--- YOUR GOAL ---
Only the lines from the one with "[(+2) 01030001557] (1201, 28)" to the end of the data, both ends included, should be output, exactly as they stand and without pictures.

--- RECORDS FOR THE EXERCISE ---
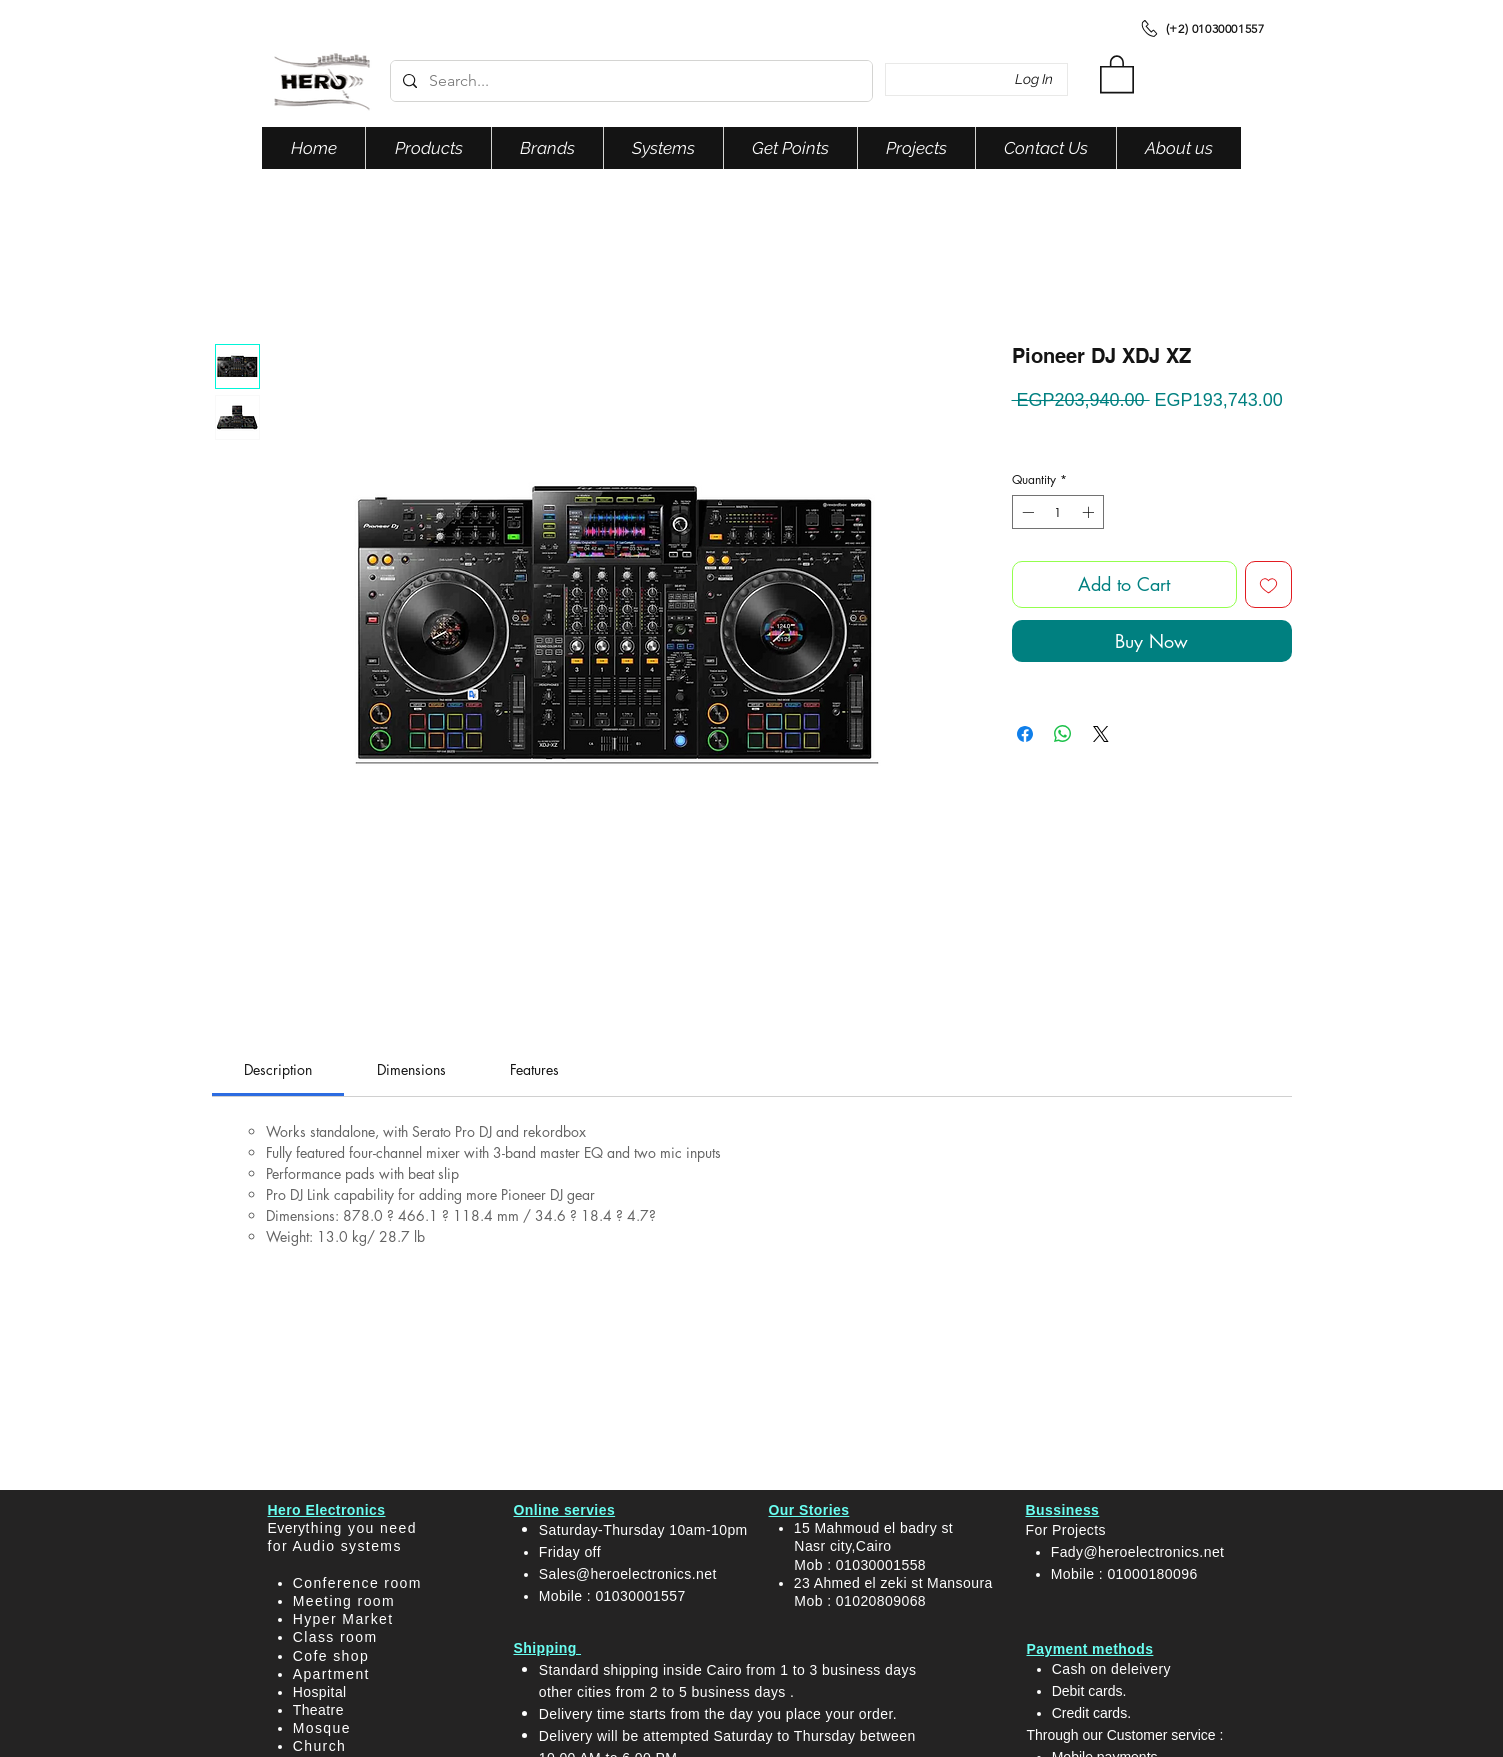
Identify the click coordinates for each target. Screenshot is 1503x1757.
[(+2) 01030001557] (1201, 28)
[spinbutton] (1058, 512)
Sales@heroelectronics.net (628, 1574)
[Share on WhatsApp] (1063, 734)
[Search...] (629, 81)
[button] (1117, 73)
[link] (278, 1069)
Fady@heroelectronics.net (1138, 1552)
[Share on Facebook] (1025, 734)
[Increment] (1090, 512)
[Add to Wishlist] (1268, 584)
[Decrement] (1026, 512)
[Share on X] (1101, 734)
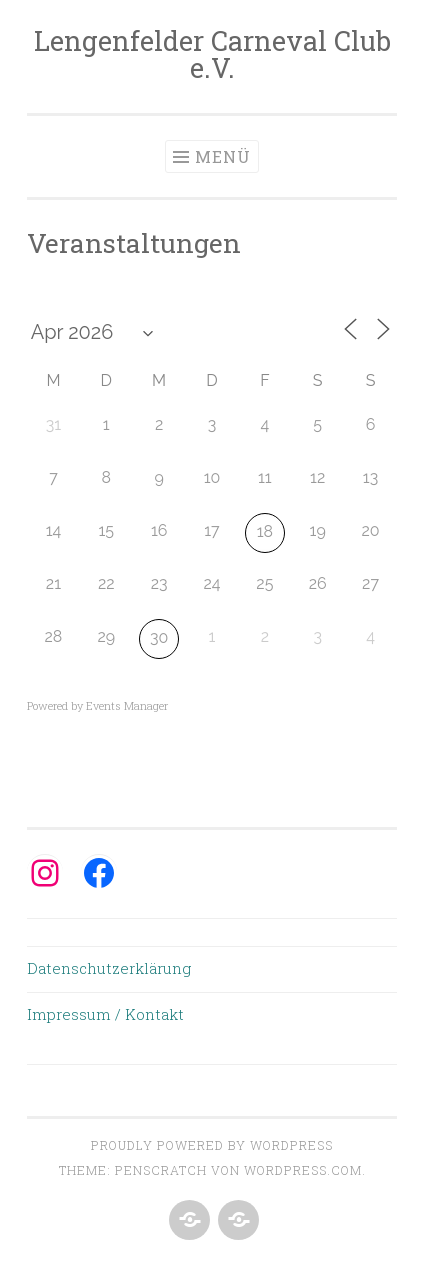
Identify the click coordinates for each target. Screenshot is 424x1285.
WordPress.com (303, 1170)
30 (159, 637)
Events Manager (127, 705)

--- EXERCISE SOLUTION ---
[(+2) 01030001557] (1201, 28)
[spinbutton] (1058, 512)
Sales@heroelectronics.net (628, 1574)
[Share on WhatsApp] (1063, 734)
[Search...] (629, 81)
[button] (1117, 73)
[link] (278, 1069)
Fady@heroelectronics.net (1138, 1552)
[Share on Facebook] (1025, 734)
[Increment] (1090, 512)
[Add to Wishlist] (1268, 584)
[Decrement] (1026, 512)
[Share on X] (1101, 734)
Identify the click coordinates for each target. Screenshot is 424x1285.
WordPress.com (303, 1170)
30 (159, 637)
Events Manager (127, 705)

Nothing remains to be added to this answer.